🤖 AI Summary
This work addresses the challenge of manually designing reward functions for reinforcement learning in complex, high-fidelity environments—exemplified by *Gran Turismo 7*—where hand-crafted rewards are brittle and labor-intensive. We propose the first end-to-end, text-driven automatic reward design framework. Methodologically, it uniquely integrates (i) large language models (LLMs) to generate executable, differentiable reward functions from natural language instructions (e.g., “aggressive overtaking” or “energy-efficient cornering”), (ii) vision-language models (VLMs) to perform fine-grained preference assessment of driving behaviors from visual observations, and (iii) iterative human-in-the-loop feedback to refine reward modeling—without manual hyperparameter tuning. The resulting policies exhibit strong performance: trained agents approach the skill level of the champion-level GT Sophy agent.

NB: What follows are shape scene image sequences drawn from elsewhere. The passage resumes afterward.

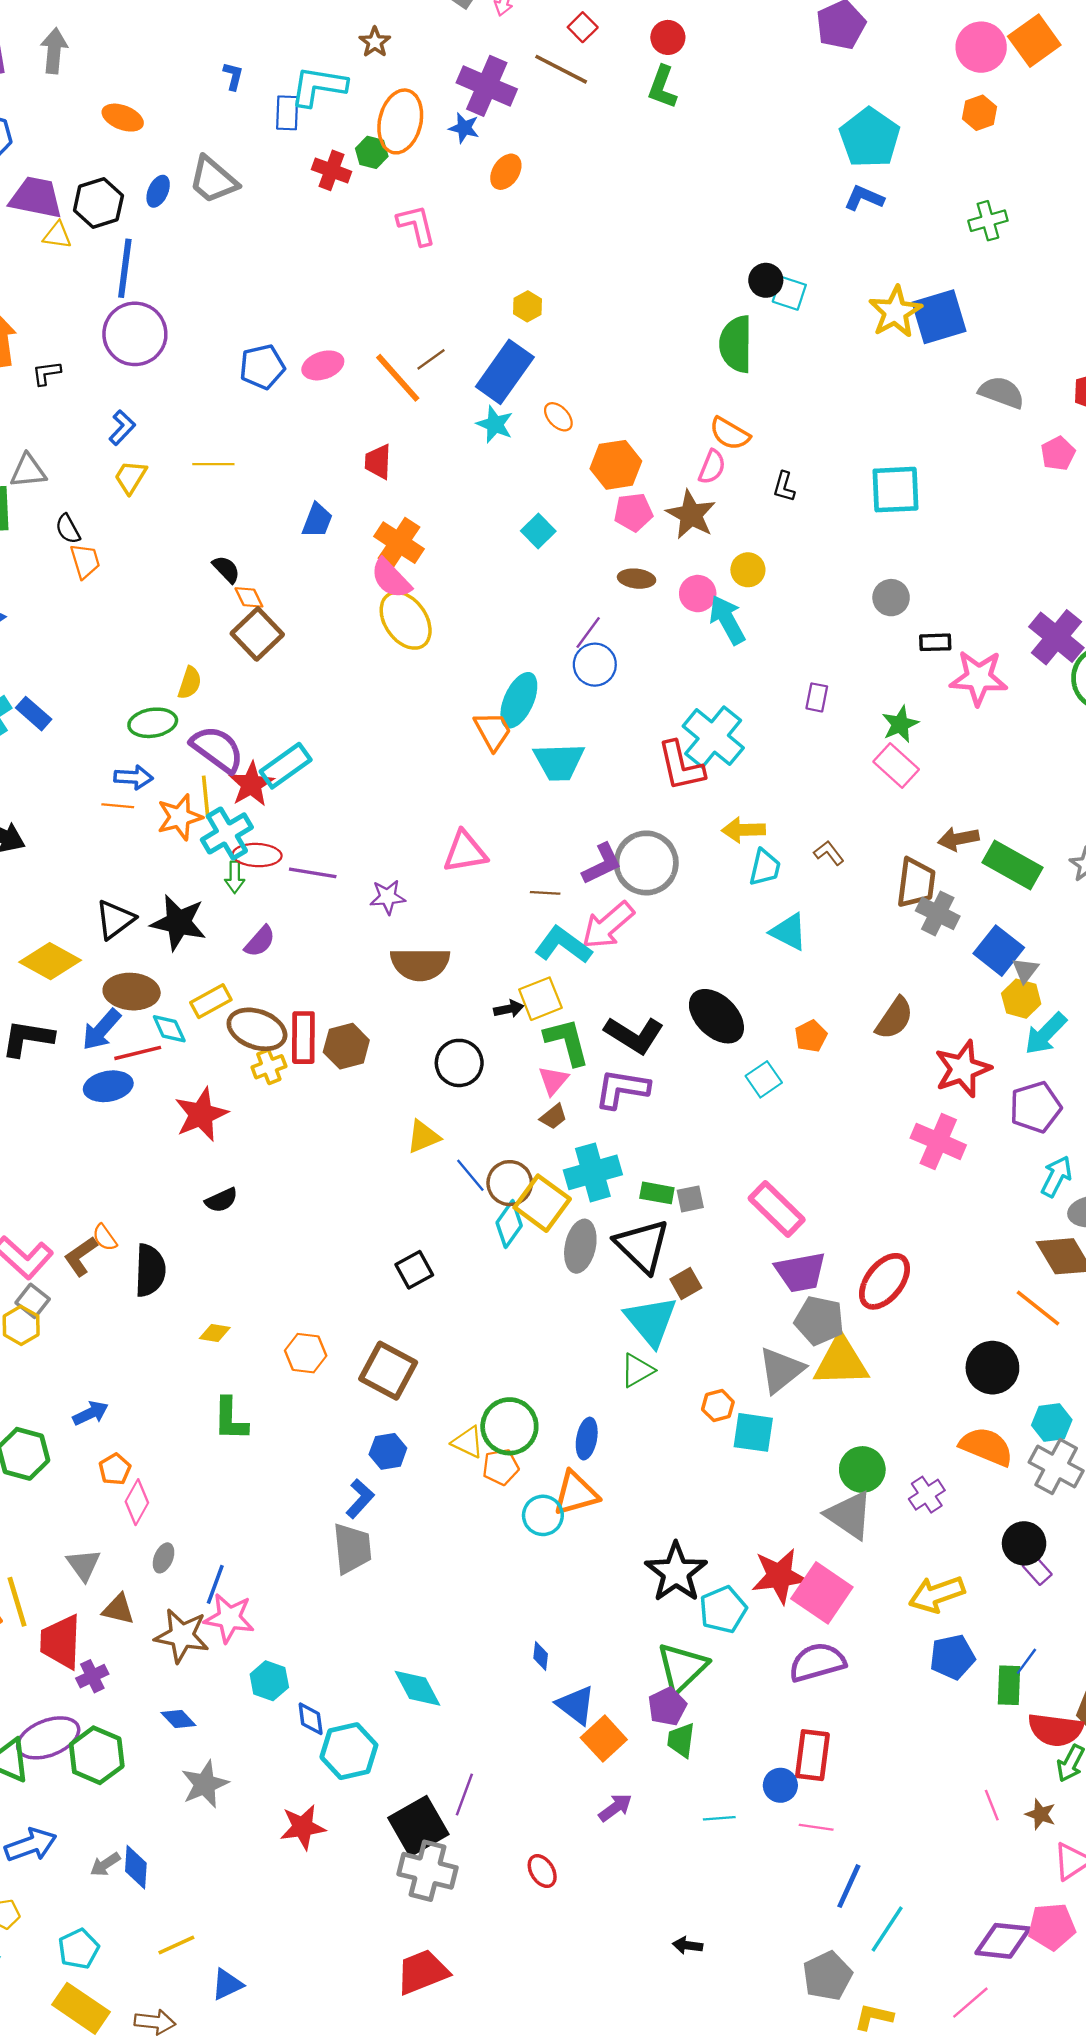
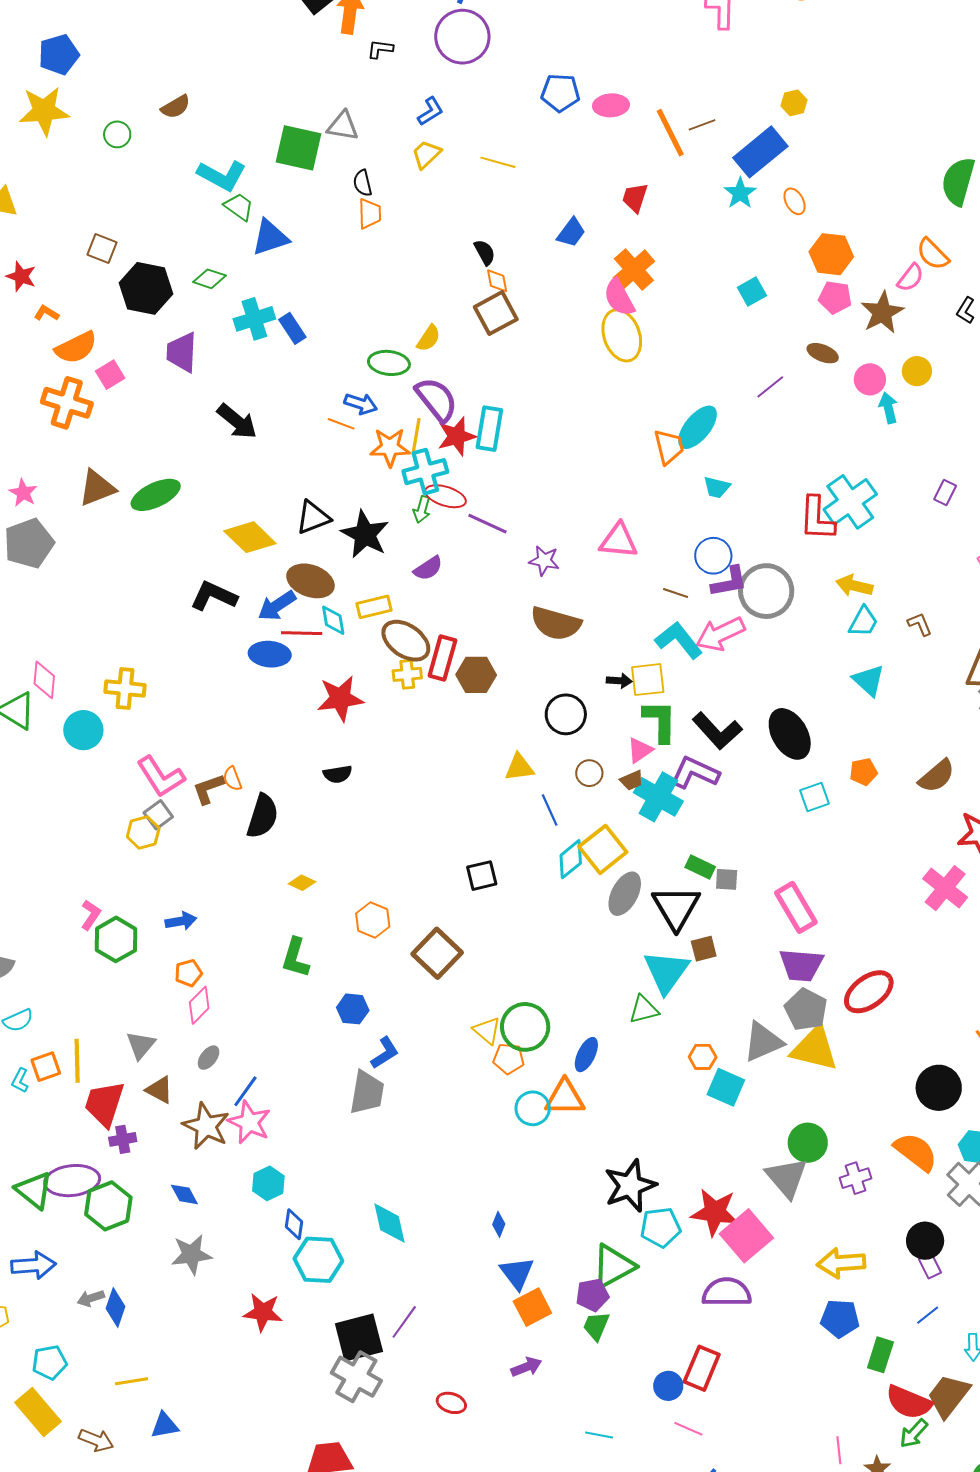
cyan arrow: (727, 620) -> (888, 408), size x0.7
blue circle: (595, 665) -> (713, 556), moved
cyan trapezoid: (559, 762) -> (717, 487), size x0.6
cyan rectangle: (286, 766) -> (489, 429), turned -60
cyan cross: (593, 1172) -> (658, 797), moved, turned 30
brown circle: (510, 1183) -> (589, 773), moved, size x0.7
blue hexagon: (388, 1451) -> (353, 1009), moved
blue line: (1026, 1661) -> (928, 1315), moved
cyan line: (719, 1818) -> (599, 1435), moved
red ellipse: (542, 1871) -> (451, 1403), turned -56

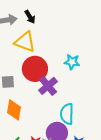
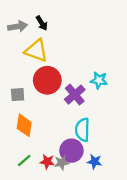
cyan star: (72, 62) -> (99, 80), moved
purple cross: (48, 86) -> (75, 95), moved

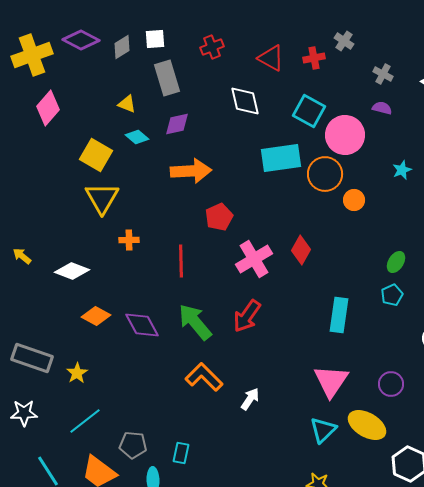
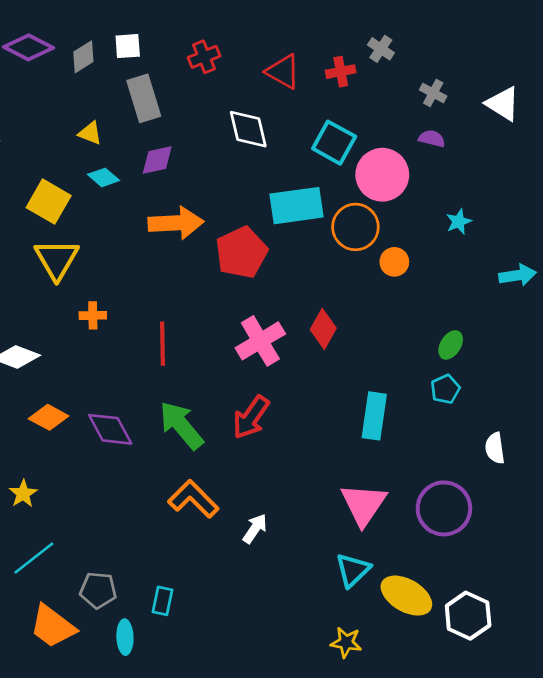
red pentagon: (219, 217) -> (242, 252), moved, size x1.4
purple circle: (391, 384) -> (444, 508), size x1.6
yellow ellipse: (367, 425) -> (406, 596), moved

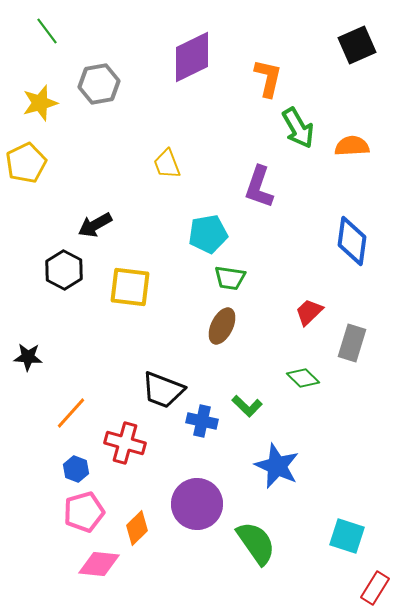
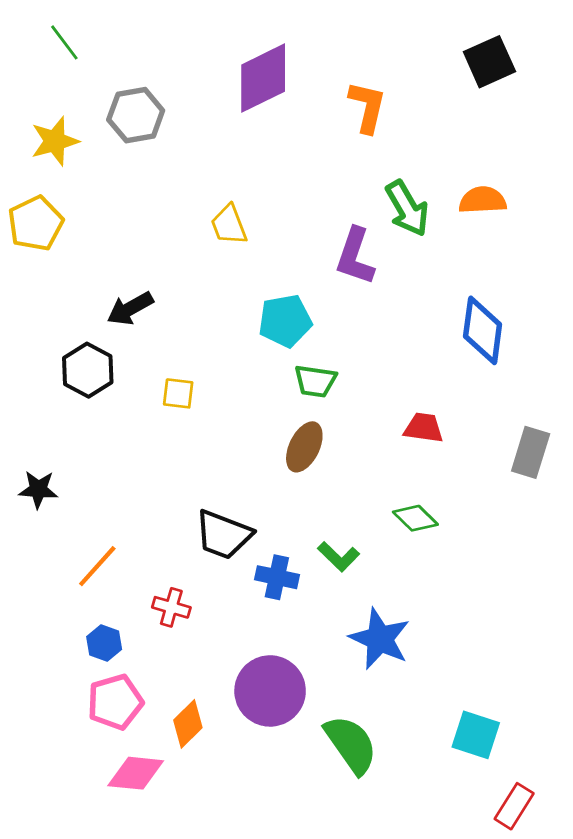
green arrow: (298, 128) -> (407, 208), moved
yellow square: (130, 287) -> (178, 393), size x0.6
red trapezoid: (309, 312) -> (424, 428), turned 52
gray rectangle: (352, 343) -> (531, 452), moved
red cross: (125, 443) -> (171, 607), size x0.7

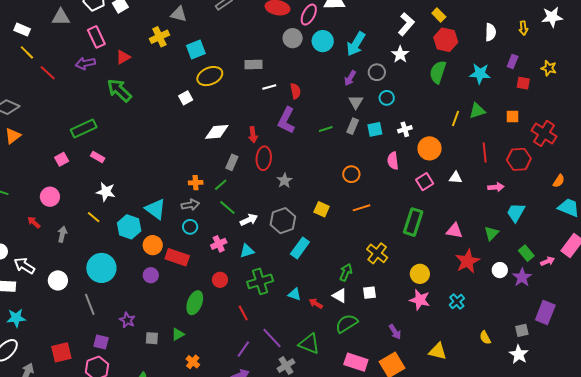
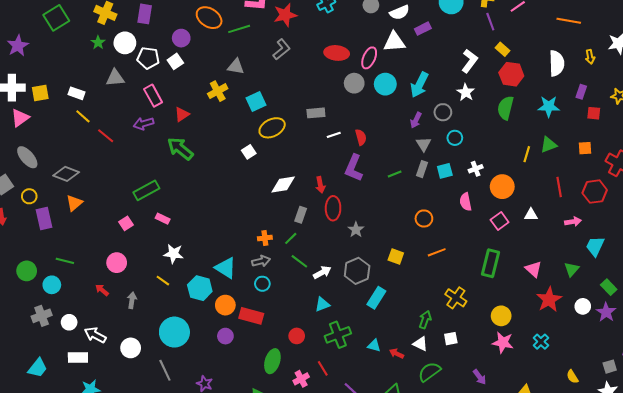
white semicircle: (490, 32) -> (557, 63), size x1.4
pink triangle: (454, 231) -> (533, 269), turned 36
pink cross: (219, 244) -> (301, 379), moved

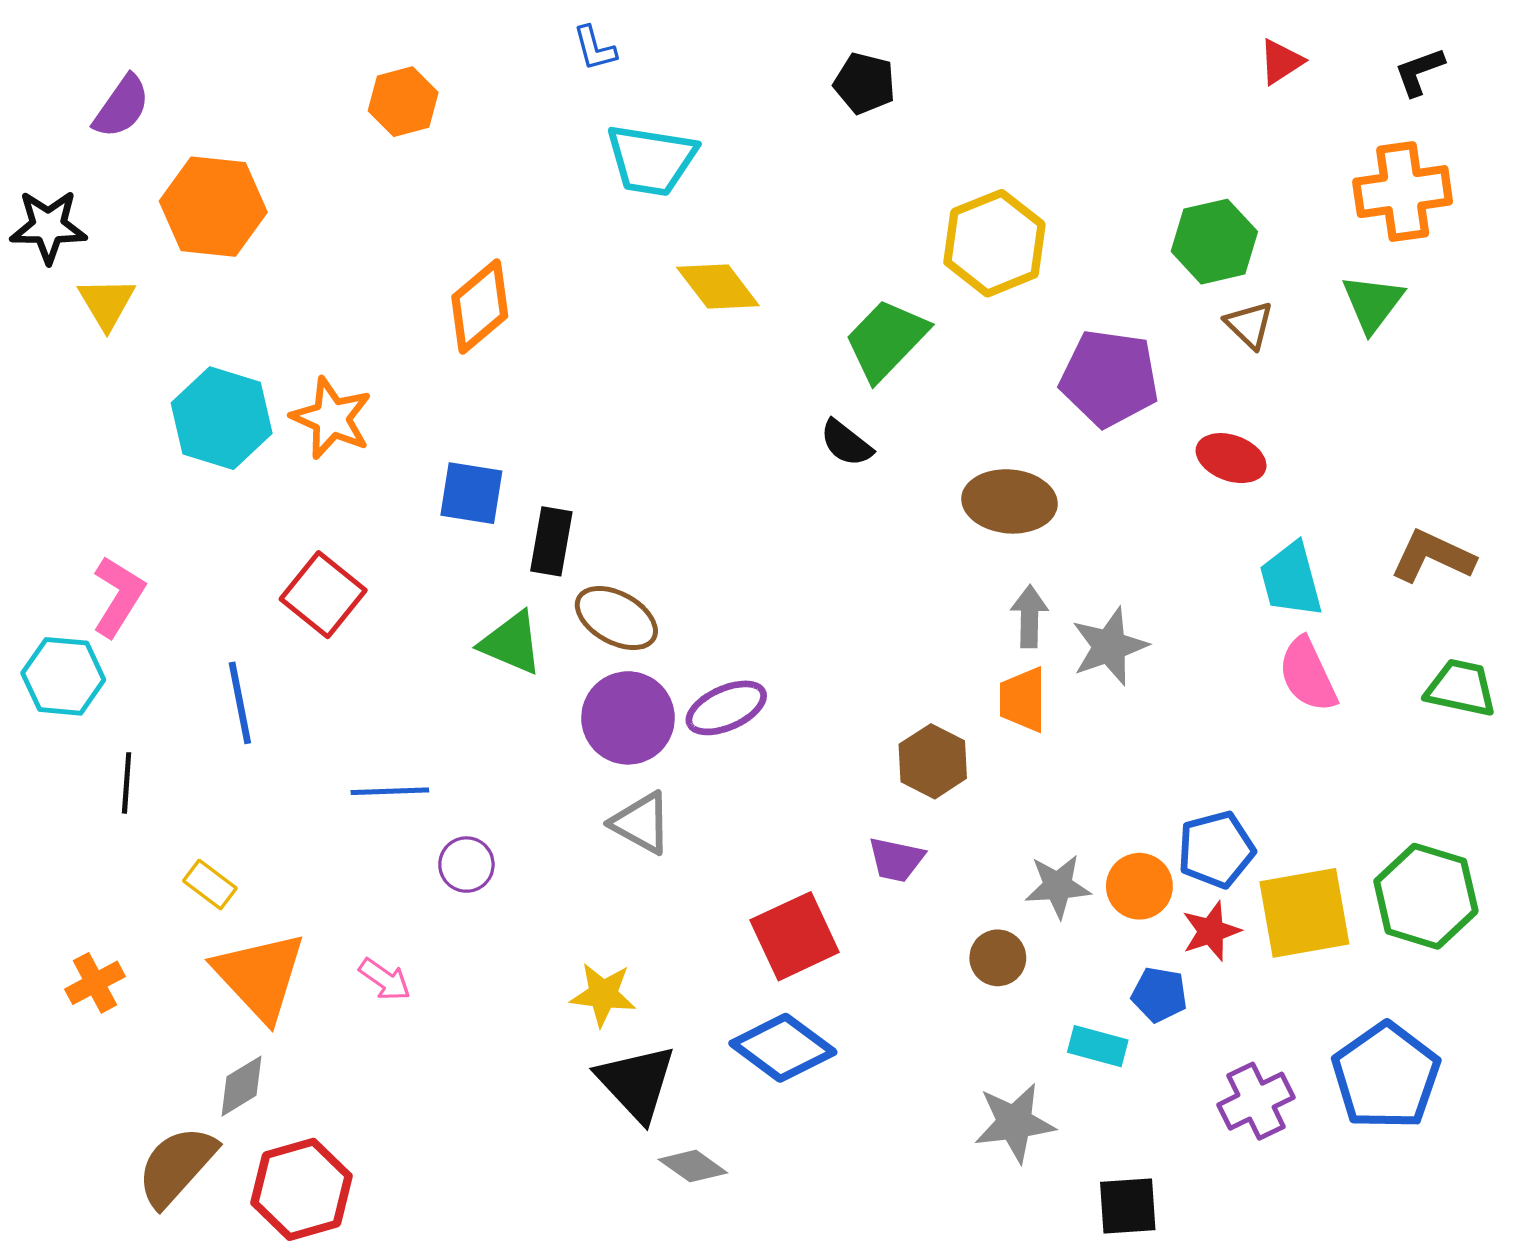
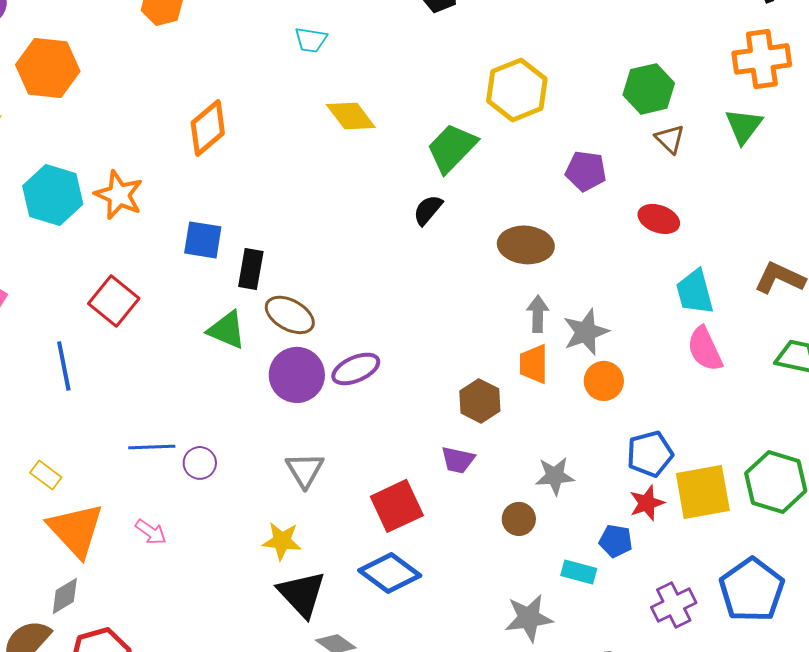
cyan trapezoid: (651, 160) -> (311, 40), size x0.6
purple pentagon: (1109, 378) -> (586, 171), size x0.7
black semicircle: (846, 443) -> (428, 210), turned 92
blue line: (390, 791) -> (152, 447), moved
gray triangle: (641, 823) -> (305, 470), moved, turned 30
orange circle: (1139, 886) -> (604, 381), moved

Experiments demonstrate the framework’s effectiveness and generalization capability in real-world, high-dimensional continuous control tasks.
📝 Abstract
When designing reinforcement learning (RL) agents, a designer communicates the desired agent behavior through the definition of reward functions - numerical feedback given to the agent as reward or punishment for its actions. However, mapping desired behaviors to reward functions can be a difficult process, especially in complex environments such as autonomous racing. In this paper, we demonstrate how current foundation models can effectively search over a space of reward functions to produce desirable RL agents for the Gran Turismo 7 racing game, given only text-based instructions. Through a combination of LLM-based reward generation, VLM preference-based evaluation, and human feedback we demonstrate how our system can be used to produce racing agents competitive with GT Sophy, a champion-level RL racing agent, as well as generate novel behaviors, paving the way for practical automated reward design in real world applications.